Her father pulls her tighter to him as though to protect her from the words. Her mother breaths a sigh of relief like the weight of the world has been taken off her shoulders. Aversa has shown up at their sides with their cloaks draped over her arm.

“Yes, yes, I can feel his will. This child, he believes she has a gift for dark magic. He felt it, yes, that’s why he has spared her- She will be powerful, she will destroy the children of Naga. Curse flows in her veins.”

Tharja’s mother puffs out her chest. “Well, the child did come from me.”
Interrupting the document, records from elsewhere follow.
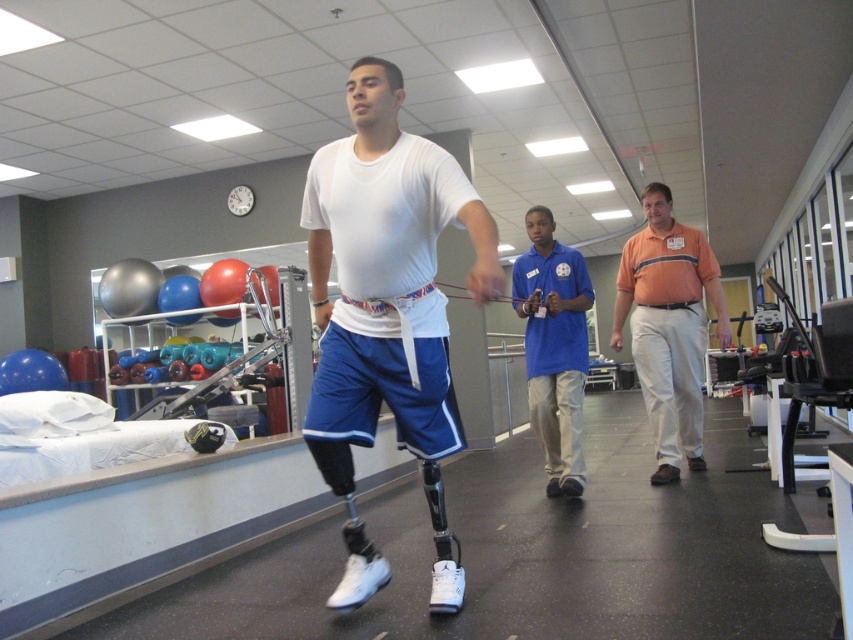 Can you confirm if white matte/soft fabric shirt at center is positioned above blue cotton shirt at center?

Yes.

Is white matte/soft fabric shirt at center below blue cotton shirt at center?

No.

Is point (433, 448) closer to camera compared to point (560, 417)?

Yes, it is.

Where is `white matte/soft fabric shirt at center`? The height and width of the screenshot is (640, 853). white matte/soft fabric shirt at center is located at coordinates (386, 310).

Is point (466, 198) behind point (538, 307)?

No, it is not.

Based on the photo, measure the distance between white matte/soft fabric shirt at center and camera.

white matte/soft fabric shirt at center is 7.30 feet away from camera.

Locate an element on the screen. Image resolution: width=853 pixels, height=640 pixels. white matte/soft fabric shirt at center is located at coordinates (386, 310).

Is orange cotton shirt at center taller than blue cotton shirt at center?

Correct, orange cotton shirt at center is much taller as blue cotton shirt at center.

Which is behind, point (701, 364) or point (548, 460)?

Positioned behind is point (548, 460).

You are a GUI agent. You are given a task and a screenshot of the screen. Output one action in this format:
    pyautogui.click(x=<x>, y=<y>)
    Task: Click on the orange cotton shirt at center
    
    Given the screenshot: What is the action you would take?
    pyautogui.click(x=668, y=326) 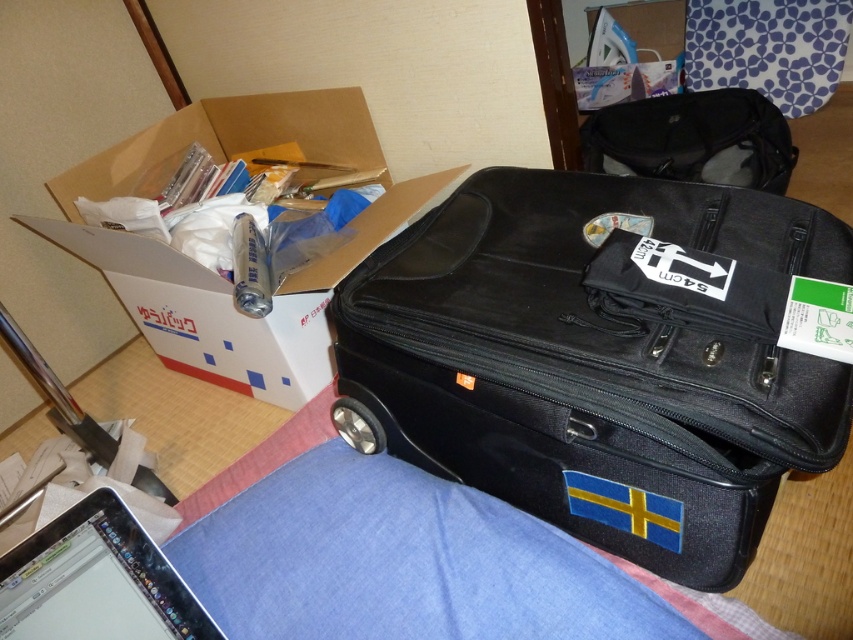 Between white cardboard box at upper left and matte black bag at upper right, which one is positioned higher?

Result: matte black bag at upper right

In order to click on white cardboard box at upper left in this screenshot , I will do `click(212, 269)`.

Is white cardboard box at upper left positioned at the back of sleek silver laptop at lower left?

Yes, it is behind sleek silver laptop at lower left.

Between white cardboard box at upper left and sleek silver laptop at lower left, which one appears on the right side from the viewer's perspective?

Positioned to the right is sleek silver laptop at lower left.

Between point (236, 136) and point (131, 577), which one is positioned behind?

Point (236, 136)

The height and width of the screenshot is (640, 853). Identify the location of white cardboard box at upper left. (212, 269).

Is black fabric suitcase at center above sleek silver laptop at lower left?

Indeed, black fabric suitcase at center is positioned over sleek silver laptop at lower left.

Can you confirm if black fabric suitcase at center is wider than sleek silver laptop at lower left?

Yes.

The height and width of the screenshot is (640, 853). I want to click on black fabric suitcase at center, so click(593, 364). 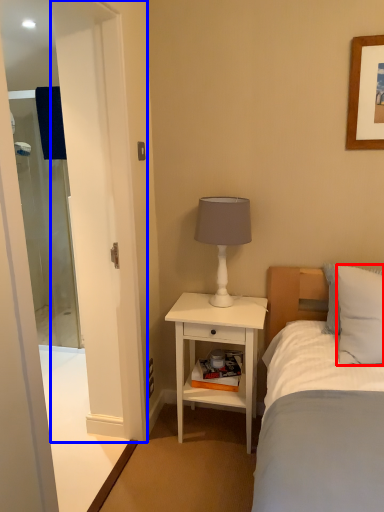 Question: Which point is closer to the camera, pillow (highlighted by a red box) or screen door (highlighted by a blue box)?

Nothing is making sense, the world is still spinning, and there is more vomit that is struggling its way up Tharja’s throat. Ashes, Grima, Naga, curses, the words all sound like blabber in her mother’s foreign language that inch into her mind at the pace of molasses. Had there been others before her, others who had to face that pain? Had they really been reduced to cinders, or was this vulture exaggerating?

Tharja didn’t know. She just wanted to go back home and go to sleep and pretend like she hadn’t just stared into the ruby-colored eyes of Hell, though she has an inkling that she will never be able to forget the face of Grima again.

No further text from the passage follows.